The top categories in specialty food sales in 2020 were led by meat, poultry, seafood (frozen and refrigerated); cheese and plant-based cheese; chips, pretzels, snacks; bread and baked goods; coffee and hot cocoa (non-RTD) and desserts (frozen).

Fastest-growing categories included seasonings; sauces for pasta and pizza (shelf-stable); beans, grains, rice-dry; fruit and vegetables (frozen); creams and creamers; and plant-based meat alternatives.

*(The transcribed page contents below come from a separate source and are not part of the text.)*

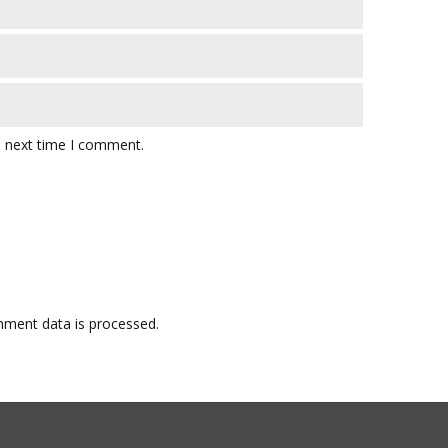
e next time I comment.
ment data is processed.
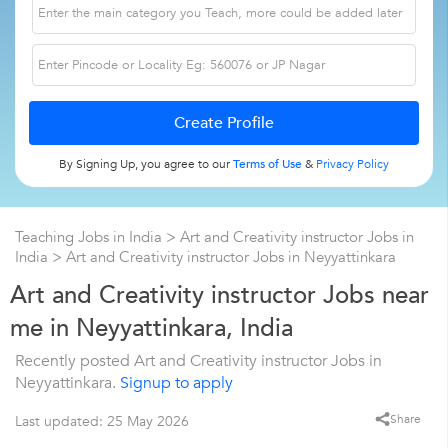
By Signing Up, you agree to our
Terms of Use
&
Privacy Policy
Teaching Jobs in India
>
Art and Creativity instructor Jobs in
India
>
Art and Creativity instructor Jobs in Neyyattinkara
Art and Creativity instructor Jobs near
me in Neyyattinkara, India
Recently posted Art and Creativity instructor Jobs in
Neyyattinkara.
Signup to apply
Share
Last updated: 25 May 2026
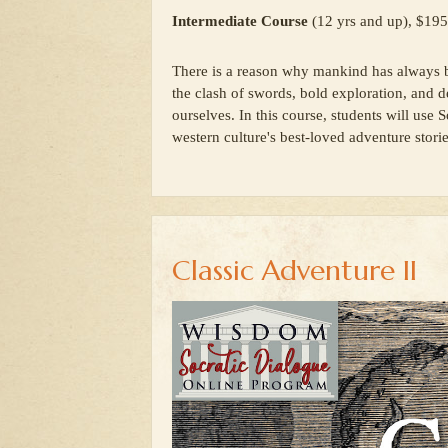
Intermediate Course
(12 yrs and up), $195
There is a reason why mankind has always be
the clash of swords, bold exploration, and d
ourselves. In this course, students will use
western culture's best-loved adventure storie
Classic Adventure II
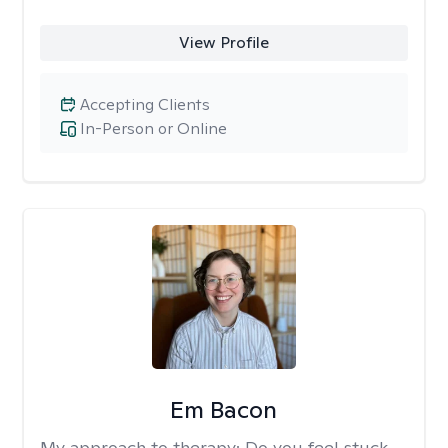
View Profile
Accepting Clients
In-Person or Online
Em Bacon
My approach to therapy:
Do you feel stuck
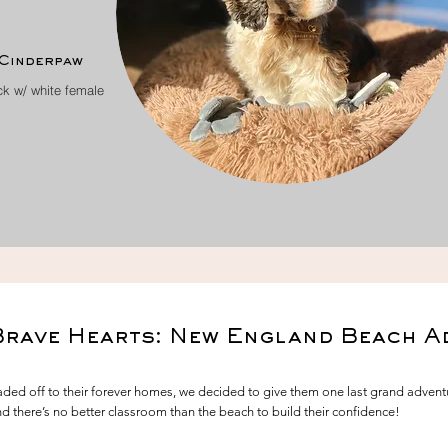
Cinderpaw
ck w/ white female
Brave Hearts: New England Beach A
 off to their forever homes, we decided to give them one last grand adventur
and there’s no better classroom than the beach to build their confidence!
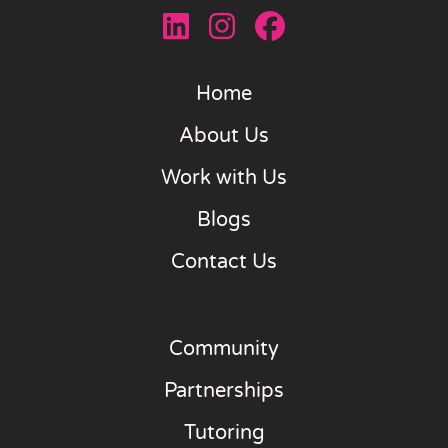
Home
About Us
Work with Us
Blogs
Contact Us
Community
Partnerships
Tutoring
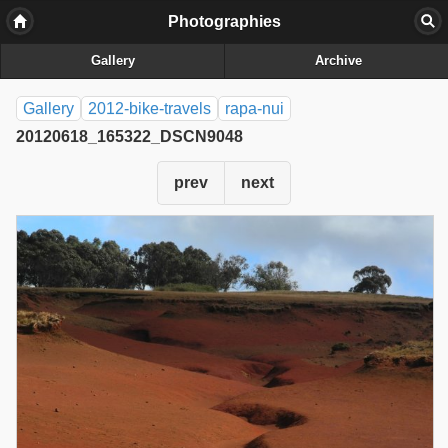
Photographies
Gallery
Archive
Gallery
2012-bike-travels
rapa-nui
20120618_165322_DSCN9048
prev
next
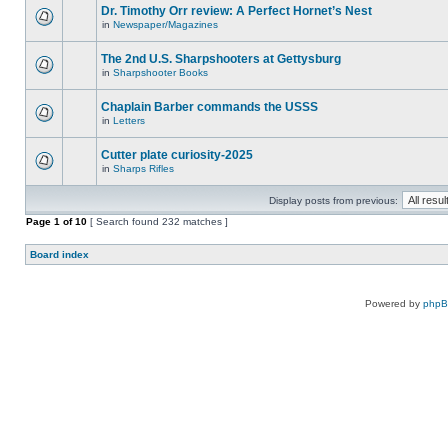
Dr. Timothy Orr review: A Perfect Hornet’s Nest
in
Newspaper/Magazines
The 2nd U.S. Sharpshooters at Gettysburg
in
Sharpshooter Books
Chaplain Barber commands the USSS
in
Letters
Cutter plate curiosity-2025
in
Sharps Rifles
Display posts from previous:
Page
1
of
10
[ Search found 232 matches ]
Board index
Powered by
php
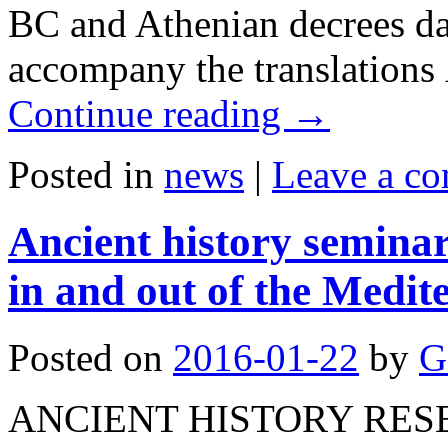
BC and Athenian decrees da
accompany the translations
Continue reading
→
Posted in
news
|
Leave a c
Ancient history semina
in and out of the Medit
Posted on
2016-01-22
by
G
ANCIENT HISTORY RES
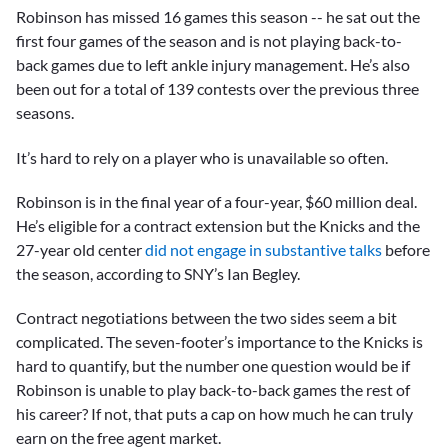
Robinson has missed 16 games this season -- he sat out the
first four games of the season and is not playing back-to-
back games due to left ankle injury management. He’s also
been out for a total of 139 contests over the previous three
seasons.
It’s hard to rely on a player who is unavailable so often.
Robinson is in the final year of a four-year, $60 million deal.
He’s eligible for a contract extension but the Knicks and the
27-year old center
did not engage in substantive talks
before
the season, according to SNY’s Ian Begley.
Contract negotiations between the two sides seem a bit
complicated. The seven-footer’s importance to the Knicks is
hard to quantify, but the number one question would be if
Robinson is unable to play back-to-back games the rest of
his career? If not, that puts a cap on how much he can truly
earn on the free agent market.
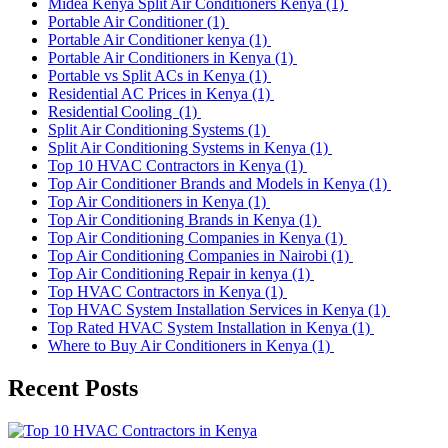
Midea Kenya Split Air Conditioners Kenya
(1)
Portable Air Conditioner
(1)
Portable Air Conditioner kenya
(1)
Portable Air Conditioners in Kenya
(1)
Portable vs Split ACs in Kenya
(1)
Residential AC Prices in Kenya
(1)
Residential Cooling
(1)
Split Air Conditioning Systems
(1)
Split Air Conditioning Systems in Kenya
(1)
Top 10 HVAC Contractors in Kenya
(1)
Top Air Conditioner Brands and Models in Kenya
(1)
Top Air Conditioners in Kenya
(1)
Top Air Conditioning Brands in Kenya
(1)
Top Air Conditioning Companies in Kenya
(1)
Top Air Conditioning Companies in Nairobi
(1)
Top Air Conditioning Repair in kenya
(1)
Top HVAC Contractors in Kenya
(1)
Top HVAC System Installation Services in Kenya
(1)
Top Rated HVAC System Installation in Kenya
(1)
Where to Buy Air Conditioners in Kenya
(1)
Recent Posts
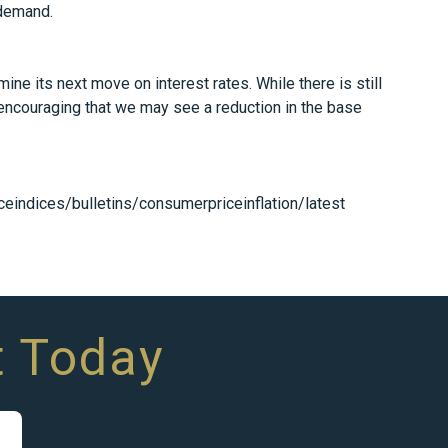
 demand.
ne its next move on interest rates. While there is still
 encouraging that we may see a reduction in the base
eindices/bulletins/consumerpriceinflation/latest
t Today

The SFA report also highlighted some of the key trends and shopping behaviors that emerged during the pandemic:

• Center store rebirth. A year of home cooking has led to consumers rediscovering the usefulness and necessity of a home pantry.

• Improving discovery. Combined with limited in-store sampling, fewer demos and the decimation of foodservice, 2020 was a rough year for innovation discovery. This will be one of the key issues for the specialty industry in 2021 and beyond.

• Specialty's e-commerce visibility issue. Related to diminishing discovery, specialty is facing challenges with the growth of online shopping as it allows fewer opportunities for impulse buys.

• Plant-based competition. The plant-based specialty food and beverage market grew 42%, nearly twice as fast as the entire specialty market. Much of the growth occurred in 2020 when surge shopping served as a gateway in some categories. But the plant-based sector is shifting as big CPG players innovate in the specialty space, with massive funding and scale, and non-specialty ingredients.

• Channel shifting. Almost every online e-grocery market saw phenomenal growth in 2020, while drugstores gained new customers by adding grab-and-go and refrigerated aisles. Dollar stores continued pulling people from all other channels, and in 2021 are projected to account for 50% of all newly opened stores. Consumers shopped in stores for groceries that they may have rarely visited much in prior years.